HTML and XML Sitemaps Improve SEO
Improving Website Performance
Fact: HTML sitemaps improve your customer’s on-site browsing experience. XML sitemaps improves the crawler’s experience, and helps Google finds more of your content, and get it into the search index faster.
Sitemaps are useful at a number of levels – they provide a useful directory to quickly determine content scope, where content is located, and how the content is organized at a web site. These HTML sitemaps also provide search engine crawlers with a secondary method to discover content if they have problems parsing menu links.
- While HTML Sitemaps give users a useful top-down view of what is available at the site – keep in mind that web sites tend to grow organically over time – adding pages here, deleting sections there. A site map should be reviewed on a quarterly basis so that you are not directing users to 404 pages. On the other hand you can use automated tools to generate a new Sitemap on the schedule of your choosing.
- An HTML Sitemap on a custom 404 page is great for redirecting a crawler or a customer back into the content if they happen to encounter a broken link.
HTML Sitemaps are generally organized in two ways; either in an outline format or in a directory format. The outline format is probably best because you can use indenting to show the existence of sub-links. There are other formats, such as the cloud map – however, these formats are cumbersome, and not all that useful to a customer.
XML-Sitemaps are not meant for human consumption – they provide crawlers with an explicit roadmap for every page on your website. An XML-Sitemap is especially useful if your site dynamically displays content (database driven) or, uses web 2.0 tools such as AJAX. Though these tools help create visually pleasing interactive sites, they tend to be more problematic for crawlers to index.

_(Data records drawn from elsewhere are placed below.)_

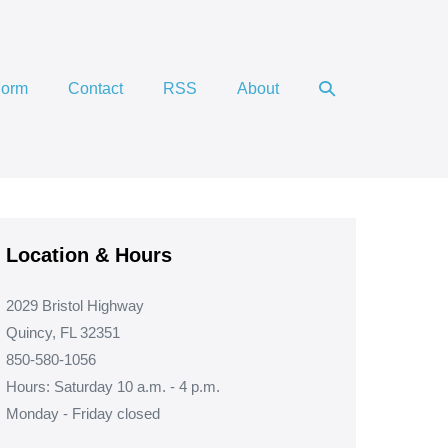
Search
Form
Contact
RSS
About
Toggle
Location & Hours
2029 Bristol Highway
Quincy, FL 32351
850-580-1056
Hours: Saturday 10 a.m. - 4 p.m.
Monday - Friday closed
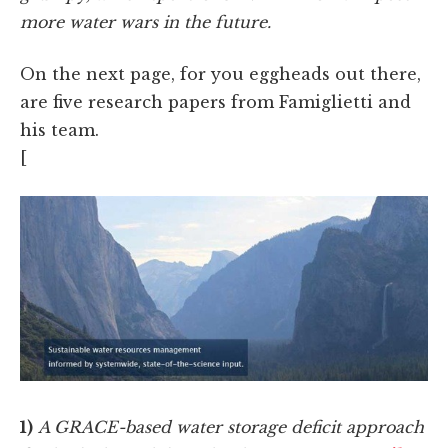
more water wars in the future.
On the next page, for you eggheads out there,
are five research papers from Famiglietti and
his team.
[
1)
A GRACE-based water storage deficit approach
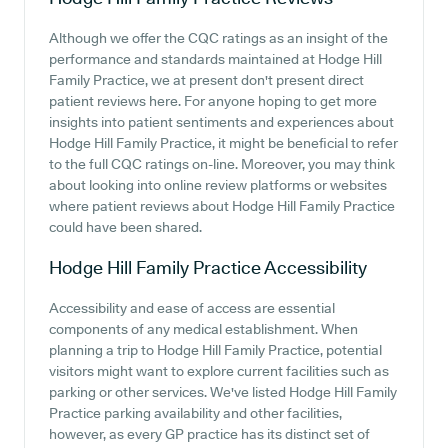
Although we offer the CQC ratings as an insight of the
performance and standards maintained at Hodge Hill
Family Practice, we at present don't present direct
patient reviews here. For anyone hoping to get more
insights into patient sentiments and experiences about
Hodge Hill Family Practice, it might be beneficial to refer
to the full CQC ratings on-line. Moreover, you may think
about looking into online review platforms or websites
where patient reviews about Hodge Hill Family Practice
could have been shared.
Hodge Hill Family Practice
Accessibility
Accessibility and ease of access are essential
components of any medical establishment. When
planning a trip to Hodge Hill Family Practice, potential
visitors might want to explore current facilities such as
parking or other services. We've listed Hodge Hill Family
Practice parking availability and other facilities,
however, as every GP practice has its distinct set of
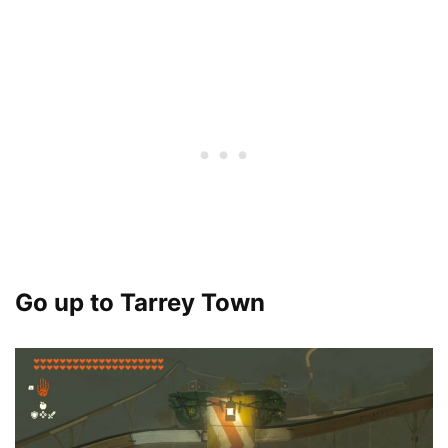
Go up to Tarrey Town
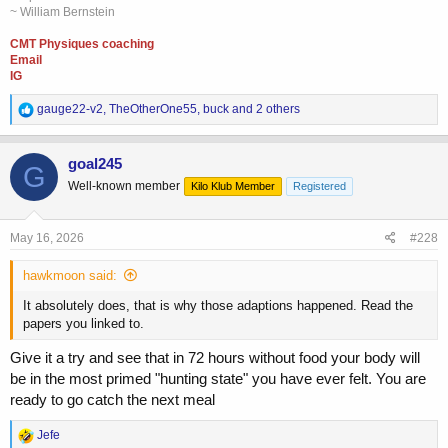
~ William Bernstein
CMT Physiques coaching
Email
IG
R
gauge22-v2
,
TheOtherOne55
,
buck
and 2 others
e
a
c
goal245
G
t
Well-known member
Kilo Klub Member
Registered
i
o
n
s
May 16, 2026
#228
:
hawkmoon said:
It absolutely does, that is why those adaptions happened. Read the
papers you linked to.
Give it a try and see that in 72 hours without food your body will
be in the most primed "hunting state" you have ever felt. You are
ready to go catch the next meal
R
Jefe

XML-Sitemaps are also useful if your website is brand new – that is if there are very few back-links to your site making it harder for crawlers to randomly find you. This may also be true if you have internal content silos that are not well crossed-linked. In general, the larger and more complex your site is, the more value an XML-Sitemap provides at crawl time. XML-Sitemaps may not be needed if you have a simple site with few pages. However, Sitemaps are fairly easy to generate, so it never hurts to have one.
The current XML-Sitemap standard (0.9) was defined by http://sitemaps.org/, and was adopted by all the major search engines. Google has taken this standard and created specialized XML-Sitemaps for:
- Video content
- News content
- Mobile content
- Geo content
These specialty sitemaps are important because Google has specialized indexes that are mutually exclusive. Your entire web site may be in Google’s massive general index, but that does not mean that your mobile friendly site, your news archive and video content will show up in the News / Mobile / Video search indexes, for example. There is more information about these special Sitemaps later in this document.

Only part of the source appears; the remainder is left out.